7.20.2012

A different kind of work


As of today, I am no longer a "working mom", just a mom who gets to stay at home, cuddle with my cute baby, cook and clean, (or not) and, if I so choose, hang out in my pj's all day long, simply, because I can! I no longer have outside obligations to attend to. I have mixed emotions about this, mostly because the thought of being on a "budget" makes me a little queasy, and the thought of no longer having an income is slightly depressing. Unfortunately, there are a few articles of clothing that will now have to wait to be hung in my closet! Sad day! I hate budgets. I love clothes. And vacations. And going out to dinner. And and and... 

It's a good thing I also love couponing!

I knew this day was coming, I just didn't know when, or how soon after having the little one it would happen.
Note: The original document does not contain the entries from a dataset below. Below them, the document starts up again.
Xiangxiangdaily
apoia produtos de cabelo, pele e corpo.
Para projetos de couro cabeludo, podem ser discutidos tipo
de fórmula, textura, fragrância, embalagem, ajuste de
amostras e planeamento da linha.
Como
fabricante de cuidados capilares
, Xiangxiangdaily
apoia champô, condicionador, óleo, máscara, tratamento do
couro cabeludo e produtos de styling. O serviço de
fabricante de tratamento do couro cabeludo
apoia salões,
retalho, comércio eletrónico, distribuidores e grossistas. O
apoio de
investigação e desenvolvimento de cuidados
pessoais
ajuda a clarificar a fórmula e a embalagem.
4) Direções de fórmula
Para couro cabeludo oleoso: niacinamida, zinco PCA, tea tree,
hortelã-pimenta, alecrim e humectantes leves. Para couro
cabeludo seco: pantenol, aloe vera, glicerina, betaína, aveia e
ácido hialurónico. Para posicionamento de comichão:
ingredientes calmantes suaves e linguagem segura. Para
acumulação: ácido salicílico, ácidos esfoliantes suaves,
I hoped to make working work, but, as life has it, things don't always work out the way we plan, and sacrificing a little extra cash flow, for the sake of taking care of my baby, well, it's pretty much the perfect trade.
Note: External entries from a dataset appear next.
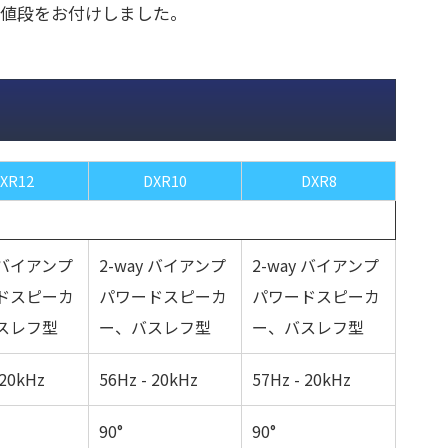
お値段をお付けしました。
XR12
DXR10
DXR8
y バイアンプ
2-way バイアンプ
2-way バイアンプ
ドスピーカ
パワードスピーカ
パワードスピーカ
スレフ型
ー、バスレフ型
ー、バスレフ型
 20kHz
56Hz - 20kHz
57Hz - 20kHz
90°
90°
I left one job, to fully embrace another job, the best job there is, that of being a mother. And while I never truly loved working, maybe it's because I never had my dream job, (I like to tell myself that one day I'll work for the secret service) I also never really wanted to be a stay at home mom, either. Part of me wants to work. My mom did it, and even though she hated that she had to work while we were younger, I constantly tell her over and over again, I truly believe her working is what made her the best mom I could have ever asked for. I've never met someone who knows how to prioritize their time better than she does. She was and is the best mom there is! But, as it turns out, right now the thought of just being a mom is the best thought there is. My role at home is just where I belong, and I'm ok with that. Yes, I'm just a stay at home mom for now, and that's just the way it should be for the time being.

Now, if you'll excuse me, I'm going to sit back, relax, and enjoy fully embracing my new job as a mother, and hope the next 10 months of limited income treat us right. If not, at least I have a cute baby to cuddle with, and somehow that seems to be enough to get by. 

7 comments:

Brittany said...

Budgeting is hard--but realistically, hopefully you'll stick to a budget the rest of your life. But also hopefully it'll just be a bigger budget!
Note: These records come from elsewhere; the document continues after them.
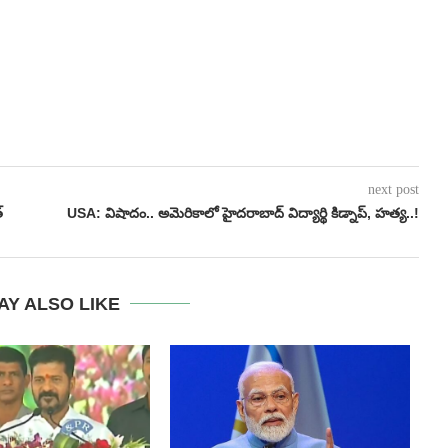
next post
్
USA: విషాదం.. అమెరికాలో హైదరాబాద్ విద్యార్థి కిడ్నాప్, హత్య..!
AY ALSO LIKE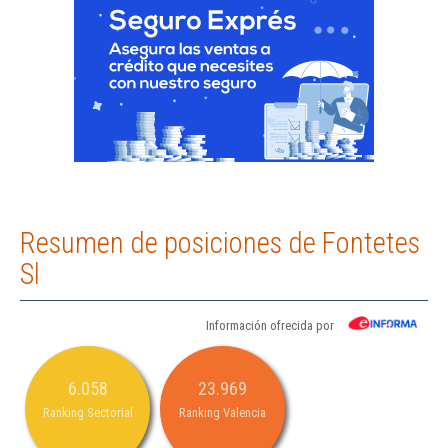
Resumen de posiciones de Fontetes
Sl
Información ofrecida por
6.058
23.969
Ranking Sectorial
Ranking Valencia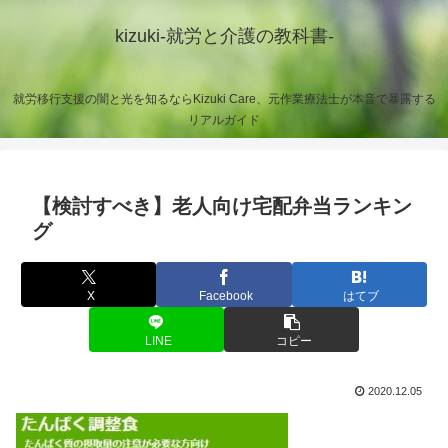
kizuki-就労と介護の教科書-
就労移行支援の闇と光を知るならKizuki Care、元作業療法士が本音で暴露する
リアルガイド
【検討すべき】老人向け宅配弁当ランキン
グ
X
Facebook
はてブ
LINE
コピー
2020.12.05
I had a hard time leaving work and I still have a hard time with it sometimes. But, you do what you gotta do. Maybe some day you can work for the Secret Service and I can work for the White House again, but for now at least we have cute "bosses."

Xoxo Grandma said...

AWWW...snuggle him and kiss him and know that it'll work out.

Jennifer Lovell said...

I think about work sometimes, and would of course enjoy all of the perks to having a second income. There are some jobs out there that I would really enjoy and be good at. I always wanted to be a stay-at-home-mom though, and I love it. The best part about it of all, is seeing what great kids I have. I know that they would be great anyway, even if I didn't stay home, but I strongly believe that a part of their awesome personalities is thanks to all of the nurturing that I've been able to do provide for them (with the support of their awesome dad). I wouldn't trade their kind of upbringing for any other job in the world. I was blessed to have it, and I'm so glad my kids get to have their mom always home where they need her. Preston will be so blessed for your sacrifices, and you will get to treasure your whole journey with him along the way. Yay for you!

Elise said...

I love this. Something I am wrestling with at the moment, good to hear your thoughts. Your little guy is adorable, by the way!

AJ Candrian said...

Now you can be your own boss, right? You're doing a great job. I'm happy to pass you some of my clothes I don't wear. I have too many.

Mandy said...

I'm so glad to find your blog...it's adorable!! And, I can COMPLETELY relate with everything in here...except now I have no desire to work again where before I thought I would. :) I too am a coupon-er...I used to be more into than I am now; but, am needing to get into it since everything is WAY more pricey here at the store.....I relate to the limited budget, limited shopping, etc...but life is still good. :) We'll have to share deals together--that's always the best with fellow couponers. :)

Cynthia Lovell said...

Love you blog!!! It was so nice to be with you and John and Preston this weekend! The blessing John gave was Wonderful!!! Life is all about "choices" and I couldn't imagine taking that Darling baby to someone else everyday and let them experience his growing up!!!
It's Hard, but I applaud your Choice!!